Commentary: Rashi on Bereshit 44:18-20 And let your wrath not flare: From here you learn that he spoke to him harshly.

My lord had asked his servants: From the beginning, you came upon us with a pretext. Why did you have to ask all these [questions]? Were we looking to [marry] your daughter, or were you looking to [marry] our sister? Nonetheless – we said to my lord – We did not conceal anything.

  • What is Rashi (following Midrash Bereshit Rabba and Tanhuma) doing with the speech?
  • Based on this reading, how would you describe Yehudah’s mood?
  • Do you think that this reading is what Yehudah tried to convey to Yosef (consciously), or is it what he wished he could say (subconsciously)?
  • Try continuing this “double-speak” reading. What might the message be?

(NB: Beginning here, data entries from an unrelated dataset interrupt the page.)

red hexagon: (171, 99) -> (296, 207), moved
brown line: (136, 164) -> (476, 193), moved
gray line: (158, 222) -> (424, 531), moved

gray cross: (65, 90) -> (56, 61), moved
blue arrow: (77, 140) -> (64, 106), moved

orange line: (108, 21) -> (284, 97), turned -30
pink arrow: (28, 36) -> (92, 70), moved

D’var Haftarah: Nostalgia & Renewal
Rabbi Mordechai Silverstein, Conservative Yeshiva Faculty

Ezekiel yearns for a time when the northern kingdom, Israel, will again be joined together with the southern kingdom, Judea, as one united nation under a Davidic king. To understand this prophecy, one needs a little historical perspective on who Ezekiel was and the events which affected his thinking. He lived during the destruction of the First Temple and the fall of Judea in 586 BCE. All of these “events” he experienced after having been exiled to Babylonian some thirty years earlier. This together with the tragic fall of the northern kingdom of Israel some 150 years earlier haunted him and shaped his thinking about the restoration the “Jewish” world which had been lost.

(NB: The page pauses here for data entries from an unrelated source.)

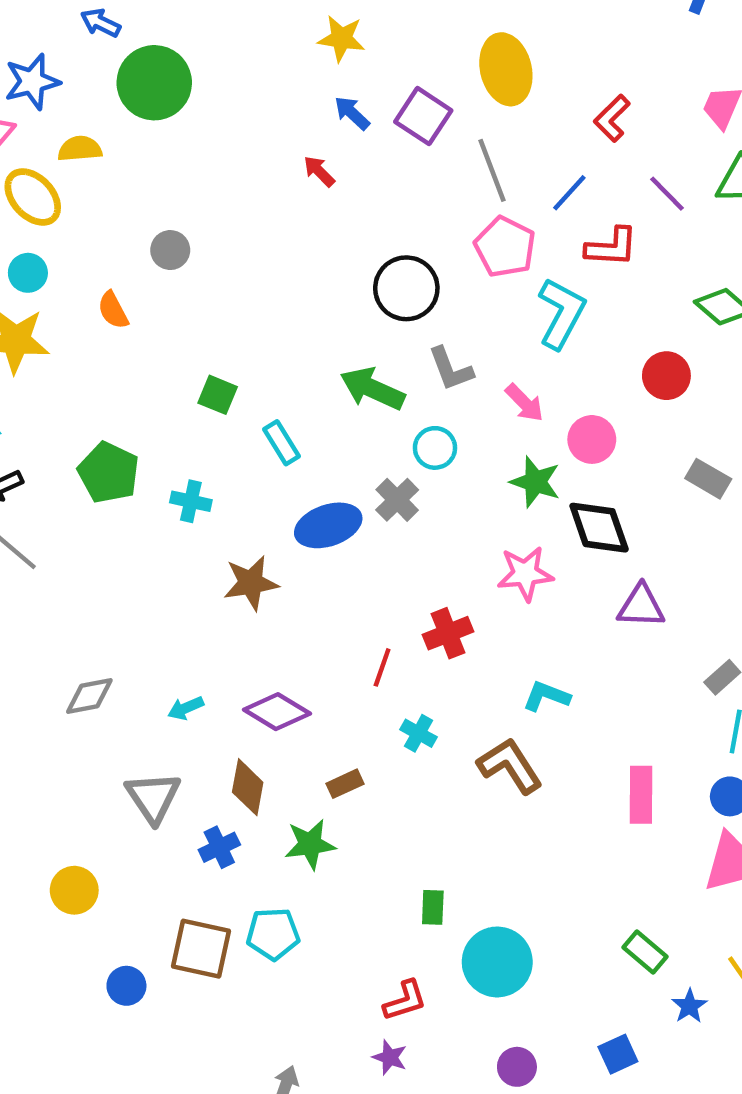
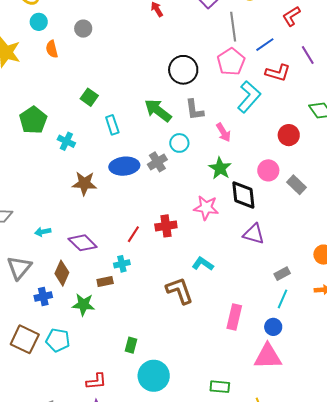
cyan circle: (28, 273) -> (39, 22), moved
pink circle: (592, 439) -> (268, 170), moved
cyan cross: (419, 733) -> (122, 264), moved, turned 35
green rectangle: (645, 952) -> (220, 387), turned -48
red L-shape: (405, 1001) -> (96, 381), moved

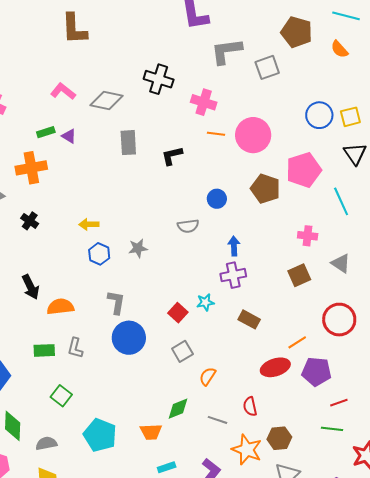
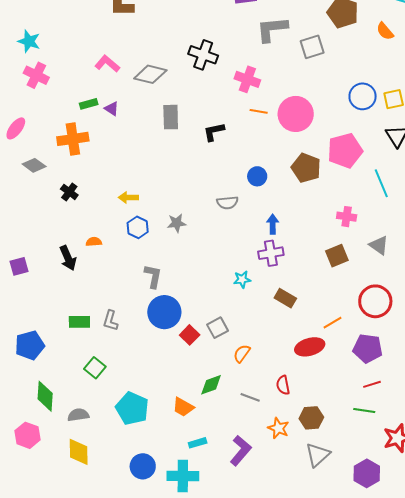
orange semicircle: (60, 307) -> (94, 242), moved, size x0.6
red square: (178, 313) -> (190, 335), moved
purple pentagon: (316, 372) -> (368, 348), moved
orange trapezoid: (151, 432) -> (183, 407), turned 30
orange star: (247, 450) -> (278, 428), size x0.7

These feelings were only natural. As Gershom Scholem, the prominent Israeli historian, has noted, redemption in the Jewish tradition was never simply a spiritual matter, it always involved national restoration on the stage of history. For Ezekiel, who experienced what he did, this entailed an idealization of the past projected onto the future. Why do I say idealization? A brief look at the history of the kingdoms of Israel and Judah show us that unity and harmony were a rare commodity. Only one king, David, managed to hold the “whole” nation together and, even during his reign, the life of the nation was anything but simple. We idealize David on account of his abilities, but, in retrospect, we must remember that what we glorify was not always as pretty as we remember it.

Ezekiel’s vision seems to have been a mix of this nostalgia along with a desire for renewal: “And I will make them a single nation in the land… and single king shall be their king and they shall be no more two nations… and I will cleanse them and they shall be My people and I will be their God. And My servant David shall be king over them and they shall all have a single shepherd. And by My laws they shall go, and My statutes they shall keep and do them” (verses 22-24)

Was Ezekiel prophesying the miraculous return of the historical David who would restore the past or a leader in his mold? It is unclear to us today how far Ezekiel took his nostalgia. Later sages, though, debated this point: “Said Rabbi Yehuda said Rav: In the future the Holy One Blessed be He will bring about a ‘new’ David… Said Rav Papa to Abaye: But isn’t it written: And David My servant will reign over them forever? (abridged from Sanhedrin 98b)

The bottom line for us is that we should be inspired by the past and even the idealized picture it inspires, but try to build the best present and future we can.